Worry Jars and Dogs
This beautiful vase sits at the entry way of my home in the living room. First I must say I bought it because I thought it was just unique and it called to me. I loved the color, the shape and the price:-). It also has meaning to me and serves a purpose in my life.
I have had many visitors tell me it’s beautiful but ask me why it’s on the floor by my door so I explain. That beautiful vase isn’t just there because I like it and so that I can admire its beauty every day but it also is symbolic for me. It’s my “worry jar”. What’s a worry jar you might ask. It’s a place to put your worries. Sounds too good to be true right but think about it for a minute. We all know that we should come home and leave our work, any negative experiences for the day and our troubles at the door but so often we struggle to do so. That’s often easier said than done. A worry jar reminds you when you walk in the door to leave your troubles there. For those who experience a lot of stress or worry, you can take it one step further by writing down your worries on a slip of paper and putting them in the jar. Later you can deal with them one by one or if needed throw them away istead of replaying them over and over again in your head. Sure you can go pick them up if you need to work from home or deal with them later but it’s a beautiful reminder that our home should be a place of peace, rest and beauty – a place we enjoy outside the hustle and bustle of the busy lives many of us lead.

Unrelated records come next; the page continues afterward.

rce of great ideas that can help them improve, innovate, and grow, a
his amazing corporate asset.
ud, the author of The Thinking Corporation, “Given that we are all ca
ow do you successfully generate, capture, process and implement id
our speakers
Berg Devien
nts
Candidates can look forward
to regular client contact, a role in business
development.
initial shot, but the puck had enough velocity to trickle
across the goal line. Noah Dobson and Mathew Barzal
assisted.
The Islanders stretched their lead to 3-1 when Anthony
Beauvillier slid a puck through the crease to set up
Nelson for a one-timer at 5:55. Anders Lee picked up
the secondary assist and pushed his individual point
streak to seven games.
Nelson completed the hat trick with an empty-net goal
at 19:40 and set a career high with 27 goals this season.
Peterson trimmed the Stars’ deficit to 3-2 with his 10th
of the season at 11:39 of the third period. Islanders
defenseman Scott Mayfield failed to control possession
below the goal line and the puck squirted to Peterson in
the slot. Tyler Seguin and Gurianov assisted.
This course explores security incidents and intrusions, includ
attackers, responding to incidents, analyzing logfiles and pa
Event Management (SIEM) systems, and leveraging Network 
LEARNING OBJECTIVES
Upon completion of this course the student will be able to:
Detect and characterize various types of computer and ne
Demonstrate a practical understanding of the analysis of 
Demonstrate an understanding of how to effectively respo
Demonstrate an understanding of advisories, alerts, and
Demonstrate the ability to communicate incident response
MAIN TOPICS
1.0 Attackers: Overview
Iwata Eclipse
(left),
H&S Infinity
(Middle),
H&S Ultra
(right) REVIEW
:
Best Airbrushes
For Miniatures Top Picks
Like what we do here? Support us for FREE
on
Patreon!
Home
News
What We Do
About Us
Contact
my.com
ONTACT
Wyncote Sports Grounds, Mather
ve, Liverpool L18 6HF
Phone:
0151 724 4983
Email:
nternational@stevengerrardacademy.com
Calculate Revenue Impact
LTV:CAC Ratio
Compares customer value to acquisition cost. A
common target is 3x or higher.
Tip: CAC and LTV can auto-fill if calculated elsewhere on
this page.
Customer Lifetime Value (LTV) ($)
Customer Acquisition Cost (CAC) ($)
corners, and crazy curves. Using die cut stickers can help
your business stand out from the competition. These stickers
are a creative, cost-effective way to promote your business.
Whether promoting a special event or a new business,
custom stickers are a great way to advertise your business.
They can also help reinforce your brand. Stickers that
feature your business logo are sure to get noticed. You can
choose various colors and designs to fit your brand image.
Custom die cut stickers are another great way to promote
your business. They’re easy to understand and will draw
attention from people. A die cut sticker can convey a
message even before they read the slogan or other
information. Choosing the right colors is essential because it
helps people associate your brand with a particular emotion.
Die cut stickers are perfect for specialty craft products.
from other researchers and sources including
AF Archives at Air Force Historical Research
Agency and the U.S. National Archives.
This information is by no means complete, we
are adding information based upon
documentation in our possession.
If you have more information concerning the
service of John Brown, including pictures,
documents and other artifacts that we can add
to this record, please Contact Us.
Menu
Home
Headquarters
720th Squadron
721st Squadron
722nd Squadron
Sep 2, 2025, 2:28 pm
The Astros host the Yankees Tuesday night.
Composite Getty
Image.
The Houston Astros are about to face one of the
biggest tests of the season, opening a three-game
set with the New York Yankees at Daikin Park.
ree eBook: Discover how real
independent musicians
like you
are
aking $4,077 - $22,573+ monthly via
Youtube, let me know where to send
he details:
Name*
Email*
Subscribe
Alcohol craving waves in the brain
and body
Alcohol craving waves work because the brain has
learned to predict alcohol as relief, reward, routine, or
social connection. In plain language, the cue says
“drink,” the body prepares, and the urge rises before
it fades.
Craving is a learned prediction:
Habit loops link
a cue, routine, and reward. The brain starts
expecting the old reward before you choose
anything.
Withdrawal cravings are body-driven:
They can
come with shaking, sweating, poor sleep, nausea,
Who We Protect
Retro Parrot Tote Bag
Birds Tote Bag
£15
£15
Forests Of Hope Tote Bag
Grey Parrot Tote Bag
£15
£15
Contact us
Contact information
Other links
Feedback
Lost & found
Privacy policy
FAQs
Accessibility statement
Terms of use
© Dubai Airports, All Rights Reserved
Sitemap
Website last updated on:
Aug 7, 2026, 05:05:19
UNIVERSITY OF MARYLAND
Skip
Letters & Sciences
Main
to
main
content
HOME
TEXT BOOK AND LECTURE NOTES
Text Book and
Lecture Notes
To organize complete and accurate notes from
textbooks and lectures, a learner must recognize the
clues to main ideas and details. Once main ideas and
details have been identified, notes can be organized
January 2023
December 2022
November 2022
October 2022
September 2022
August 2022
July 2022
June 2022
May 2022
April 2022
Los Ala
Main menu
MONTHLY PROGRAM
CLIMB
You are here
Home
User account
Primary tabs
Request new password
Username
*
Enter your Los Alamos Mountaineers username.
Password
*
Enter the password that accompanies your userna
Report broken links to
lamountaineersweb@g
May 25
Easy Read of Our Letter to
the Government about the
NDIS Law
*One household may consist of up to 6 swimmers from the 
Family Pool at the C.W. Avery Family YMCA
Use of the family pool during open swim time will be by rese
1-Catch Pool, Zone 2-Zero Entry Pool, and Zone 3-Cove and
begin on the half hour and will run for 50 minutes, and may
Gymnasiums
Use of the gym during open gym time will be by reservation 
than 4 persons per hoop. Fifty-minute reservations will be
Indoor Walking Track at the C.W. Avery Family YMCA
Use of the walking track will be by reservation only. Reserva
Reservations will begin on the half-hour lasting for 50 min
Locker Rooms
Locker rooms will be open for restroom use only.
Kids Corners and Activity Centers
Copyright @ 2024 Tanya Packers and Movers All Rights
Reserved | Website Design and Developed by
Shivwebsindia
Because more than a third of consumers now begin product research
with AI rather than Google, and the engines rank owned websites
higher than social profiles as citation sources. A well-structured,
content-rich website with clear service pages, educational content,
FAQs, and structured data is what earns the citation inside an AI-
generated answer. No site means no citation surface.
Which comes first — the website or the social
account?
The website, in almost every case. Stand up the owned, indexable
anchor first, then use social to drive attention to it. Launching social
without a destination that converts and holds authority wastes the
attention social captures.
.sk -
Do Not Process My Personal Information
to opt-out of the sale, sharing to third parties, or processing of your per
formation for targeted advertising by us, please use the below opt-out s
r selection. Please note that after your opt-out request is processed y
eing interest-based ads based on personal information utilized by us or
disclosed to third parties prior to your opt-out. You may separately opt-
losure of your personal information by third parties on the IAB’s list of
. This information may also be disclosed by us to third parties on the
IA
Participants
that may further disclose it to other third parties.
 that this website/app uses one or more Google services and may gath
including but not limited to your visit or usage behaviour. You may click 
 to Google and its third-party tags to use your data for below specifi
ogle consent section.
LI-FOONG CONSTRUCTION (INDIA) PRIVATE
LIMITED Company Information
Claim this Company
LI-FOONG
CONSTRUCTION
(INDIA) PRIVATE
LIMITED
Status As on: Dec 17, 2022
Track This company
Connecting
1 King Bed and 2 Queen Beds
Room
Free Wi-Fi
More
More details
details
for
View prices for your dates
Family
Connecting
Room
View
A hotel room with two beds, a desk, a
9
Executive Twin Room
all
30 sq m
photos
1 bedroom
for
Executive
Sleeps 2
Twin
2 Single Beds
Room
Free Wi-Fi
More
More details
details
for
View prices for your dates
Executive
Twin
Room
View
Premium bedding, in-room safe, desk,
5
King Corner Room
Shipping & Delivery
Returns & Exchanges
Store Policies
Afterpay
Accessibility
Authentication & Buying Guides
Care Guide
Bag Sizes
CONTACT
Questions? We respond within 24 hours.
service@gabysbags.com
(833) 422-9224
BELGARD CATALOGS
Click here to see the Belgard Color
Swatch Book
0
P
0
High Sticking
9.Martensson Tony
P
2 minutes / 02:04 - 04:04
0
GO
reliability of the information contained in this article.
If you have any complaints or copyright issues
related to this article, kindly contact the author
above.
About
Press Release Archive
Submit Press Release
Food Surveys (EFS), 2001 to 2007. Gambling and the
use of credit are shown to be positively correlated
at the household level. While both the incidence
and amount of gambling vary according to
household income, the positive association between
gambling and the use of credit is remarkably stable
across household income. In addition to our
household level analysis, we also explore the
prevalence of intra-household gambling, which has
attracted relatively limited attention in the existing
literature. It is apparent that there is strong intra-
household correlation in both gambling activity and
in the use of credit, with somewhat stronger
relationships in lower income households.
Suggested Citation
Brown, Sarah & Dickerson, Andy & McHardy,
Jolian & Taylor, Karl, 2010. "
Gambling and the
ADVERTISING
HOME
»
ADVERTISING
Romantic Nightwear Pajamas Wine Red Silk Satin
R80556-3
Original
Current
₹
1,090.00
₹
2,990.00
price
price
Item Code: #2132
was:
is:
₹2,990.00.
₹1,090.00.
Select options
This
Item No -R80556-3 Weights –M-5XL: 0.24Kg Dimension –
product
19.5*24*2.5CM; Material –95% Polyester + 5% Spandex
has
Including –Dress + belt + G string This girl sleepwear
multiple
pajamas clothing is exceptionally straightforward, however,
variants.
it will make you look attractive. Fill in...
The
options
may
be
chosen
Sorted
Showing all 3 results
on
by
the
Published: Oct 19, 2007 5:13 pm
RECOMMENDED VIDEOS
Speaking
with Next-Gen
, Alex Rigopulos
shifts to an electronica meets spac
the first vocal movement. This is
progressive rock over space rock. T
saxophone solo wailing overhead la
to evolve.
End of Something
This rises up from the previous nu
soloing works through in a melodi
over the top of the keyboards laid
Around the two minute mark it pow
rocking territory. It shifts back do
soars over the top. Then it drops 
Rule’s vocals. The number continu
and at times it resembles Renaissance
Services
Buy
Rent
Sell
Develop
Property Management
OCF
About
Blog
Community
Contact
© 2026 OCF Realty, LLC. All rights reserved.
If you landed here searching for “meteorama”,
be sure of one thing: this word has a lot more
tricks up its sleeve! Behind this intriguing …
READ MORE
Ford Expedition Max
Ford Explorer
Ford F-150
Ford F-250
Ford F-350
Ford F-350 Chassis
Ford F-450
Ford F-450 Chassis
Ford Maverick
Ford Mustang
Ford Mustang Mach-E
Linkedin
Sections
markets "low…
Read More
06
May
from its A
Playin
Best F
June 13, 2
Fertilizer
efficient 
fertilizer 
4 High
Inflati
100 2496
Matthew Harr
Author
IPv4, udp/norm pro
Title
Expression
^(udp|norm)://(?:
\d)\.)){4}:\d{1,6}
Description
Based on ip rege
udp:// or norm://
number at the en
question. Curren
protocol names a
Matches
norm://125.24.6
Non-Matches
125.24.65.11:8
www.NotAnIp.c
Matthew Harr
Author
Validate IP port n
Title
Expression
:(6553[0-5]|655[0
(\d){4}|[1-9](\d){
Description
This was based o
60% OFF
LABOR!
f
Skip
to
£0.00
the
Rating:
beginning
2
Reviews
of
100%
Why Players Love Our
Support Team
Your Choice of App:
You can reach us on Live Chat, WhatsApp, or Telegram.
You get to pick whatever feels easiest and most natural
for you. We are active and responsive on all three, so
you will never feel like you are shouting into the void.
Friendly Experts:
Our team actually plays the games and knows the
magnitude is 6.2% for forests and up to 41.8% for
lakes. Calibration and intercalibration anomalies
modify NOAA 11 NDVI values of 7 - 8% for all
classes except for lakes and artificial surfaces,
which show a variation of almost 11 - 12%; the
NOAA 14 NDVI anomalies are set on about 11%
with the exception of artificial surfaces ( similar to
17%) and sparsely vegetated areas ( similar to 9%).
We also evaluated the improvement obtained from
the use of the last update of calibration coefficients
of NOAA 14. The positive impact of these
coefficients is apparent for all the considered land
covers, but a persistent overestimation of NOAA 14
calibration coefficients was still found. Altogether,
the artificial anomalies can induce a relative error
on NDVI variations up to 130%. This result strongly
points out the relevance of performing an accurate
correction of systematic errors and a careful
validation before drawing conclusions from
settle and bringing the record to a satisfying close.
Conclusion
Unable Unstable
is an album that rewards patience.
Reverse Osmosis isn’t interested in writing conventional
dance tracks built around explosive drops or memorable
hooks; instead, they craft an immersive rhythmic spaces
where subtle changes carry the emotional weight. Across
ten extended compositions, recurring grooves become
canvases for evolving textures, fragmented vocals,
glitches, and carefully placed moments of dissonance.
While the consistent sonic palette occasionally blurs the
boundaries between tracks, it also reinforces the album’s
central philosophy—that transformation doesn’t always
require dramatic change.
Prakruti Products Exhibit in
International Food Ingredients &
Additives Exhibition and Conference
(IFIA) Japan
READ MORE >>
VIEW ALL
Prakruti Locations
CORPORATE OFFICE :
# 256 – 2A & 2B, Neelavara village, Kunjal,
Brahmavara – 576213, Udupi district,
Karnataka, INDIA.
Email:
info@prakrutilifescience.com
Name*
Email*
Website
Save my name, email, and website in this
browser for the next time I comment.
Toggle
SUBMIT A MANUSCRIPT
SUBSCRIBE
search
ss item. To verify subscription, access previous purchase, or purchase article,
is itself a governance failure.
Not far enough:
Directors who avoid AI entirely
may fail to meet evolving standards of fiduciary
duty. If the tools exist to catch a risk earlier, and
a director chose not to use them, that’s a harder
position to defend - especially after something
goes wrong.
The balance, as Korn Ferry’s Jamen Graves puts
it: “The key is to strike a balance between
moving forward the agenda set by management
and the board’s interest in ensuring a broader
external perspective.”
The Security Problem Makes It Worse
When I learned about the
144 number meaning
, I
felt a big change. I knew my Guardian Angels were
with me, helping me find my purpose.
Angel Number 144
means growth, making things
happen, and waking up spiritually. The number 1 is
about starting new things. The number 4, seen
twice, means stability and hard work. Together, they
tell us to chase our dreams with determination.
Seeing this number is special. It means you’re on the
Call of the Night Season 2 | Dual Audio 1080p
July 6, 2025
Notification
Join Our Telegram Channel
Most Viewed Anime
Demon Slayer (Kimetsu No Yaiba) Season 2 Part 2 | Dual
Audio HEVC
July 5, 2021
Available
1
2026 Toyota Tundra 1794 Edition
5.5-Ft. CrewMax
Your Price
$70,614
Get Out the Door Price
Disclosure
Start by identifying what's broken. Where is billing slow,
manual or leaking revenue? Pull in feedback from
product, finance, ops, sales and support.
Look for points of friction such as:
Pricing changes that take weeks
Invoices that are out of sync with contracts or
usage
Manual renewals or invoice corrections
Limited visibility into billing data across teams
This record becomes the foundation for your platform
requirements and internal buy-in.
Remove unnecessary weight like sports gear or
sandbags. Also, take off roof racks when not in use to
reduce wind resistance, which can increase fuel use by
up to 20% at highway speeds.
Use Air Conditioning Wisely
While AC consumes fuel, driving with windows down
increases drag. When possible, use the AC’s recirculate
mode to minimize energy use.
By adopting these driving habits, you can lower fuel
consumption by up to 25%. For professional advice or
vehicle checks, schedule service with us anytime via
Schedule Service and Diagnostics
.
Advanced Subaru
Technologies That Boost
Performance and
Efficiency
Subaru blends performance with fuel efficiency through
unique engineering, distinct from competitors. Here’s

So what does a blog about a worry jar and stress have to do with dog training? I think a lot. Because we are all our dogs have and what we bring home each day profoundly impacts them – our anxiety, our stress, our world. For example, did you know when we are stressed, we shallow breath? Our dogs recognize stress in us and in our bodies and subtle movements or changes. If you don’t believe me, dance and act silly and see if your dogs don’t join in the fun. They read us VERY well – sometimes better than we read ourselves. Think about it for a moment, they don’t speak our language so they are very keen on picking up even the littlest changes in our body language. So often I have someone walk into one of my classes proclaiming their dog has been “awful this week”. When I ask if they have had a bad week, the answer is almost a “yes I have”. Coincidence? I do not think so. We, as adults, have outlets for our stress whether it’s exercise, talking to a friend, having a drink, going out to enjoy a hobby. Our dogs don’t have those options. They only have us! Dogs have been trained to alert humans prior to seizures*, to detect cancer* and can anticipate storms by changes in weather* so think they can’t detect when their favorite person is stressed, worried, sad? Think again!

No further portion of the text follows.